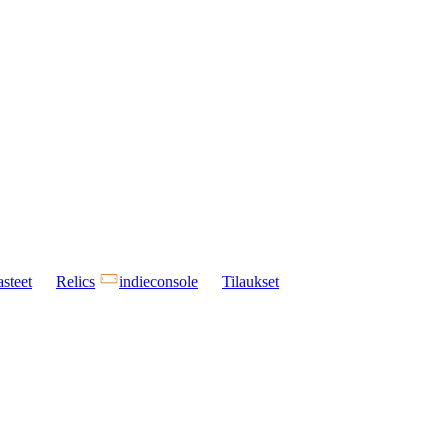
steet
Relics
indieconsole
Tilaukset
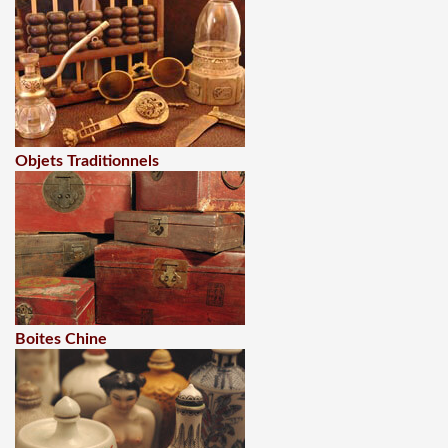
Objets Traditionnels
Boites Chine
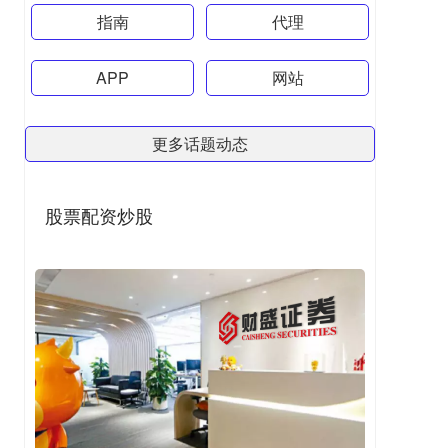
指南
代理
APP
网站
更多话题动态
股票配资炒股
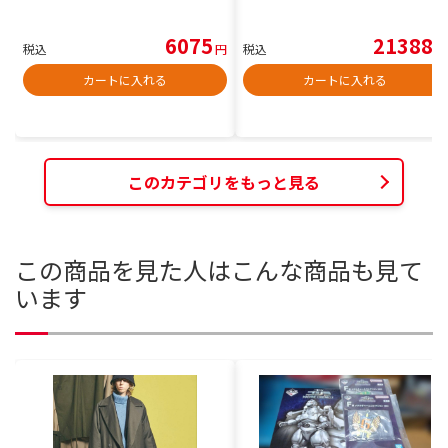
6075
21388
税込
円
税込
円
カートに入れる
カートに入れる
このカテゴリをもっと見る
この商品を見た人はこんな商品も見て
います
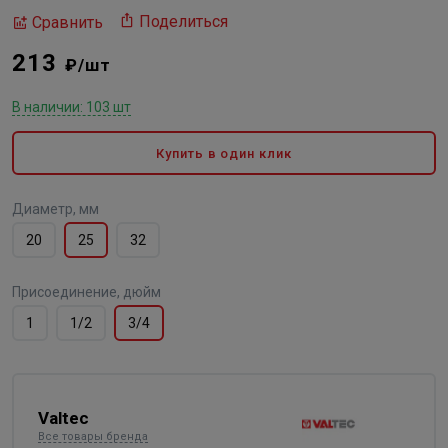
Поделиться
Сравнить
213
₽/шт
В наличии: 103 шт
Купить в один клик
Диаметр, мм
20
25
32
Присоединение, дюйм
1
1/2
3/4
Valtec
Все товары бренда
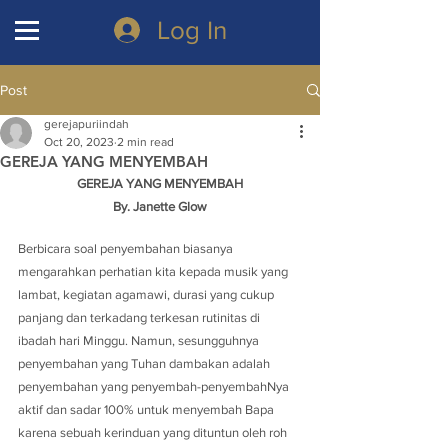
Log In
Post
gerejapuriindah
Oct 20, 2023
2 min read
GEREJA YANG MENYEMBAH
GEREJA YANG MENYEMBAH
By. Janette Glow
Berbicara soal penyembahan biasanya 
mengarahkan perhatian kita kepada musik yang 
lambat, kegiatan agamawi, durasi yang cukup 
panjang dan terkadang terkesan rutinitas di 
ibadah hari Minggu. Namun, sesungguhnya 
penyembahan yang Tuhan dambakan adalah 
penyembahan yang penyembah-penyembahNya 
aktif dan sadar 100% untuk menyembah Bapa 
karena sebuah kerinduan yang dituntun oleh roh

────────────────

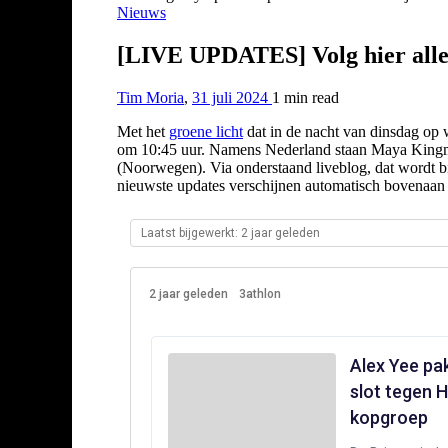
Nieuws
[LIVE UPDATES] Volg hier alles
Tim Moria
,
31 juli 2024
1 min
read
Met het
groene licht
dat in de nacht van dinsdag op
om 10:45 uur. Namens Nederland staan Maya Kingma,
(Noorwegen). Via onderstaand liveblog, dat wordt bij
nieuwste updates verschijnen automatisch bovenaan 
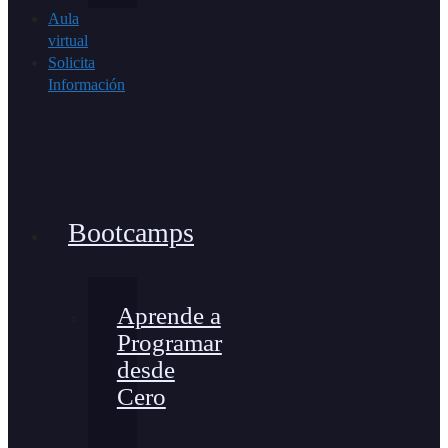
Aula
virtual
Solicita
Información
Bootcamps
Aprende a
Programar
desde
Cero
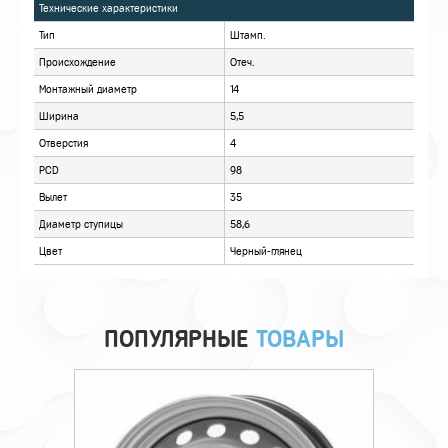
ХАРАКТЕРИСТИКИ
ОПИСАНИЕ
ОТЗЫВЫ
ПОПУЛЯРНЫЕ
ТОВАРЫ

────────────────

ASSIGNED TASK:
Using the entries, state how many of their lines hold "penyembahan"; give the number and no more.

EXERCISE ANSWER:
3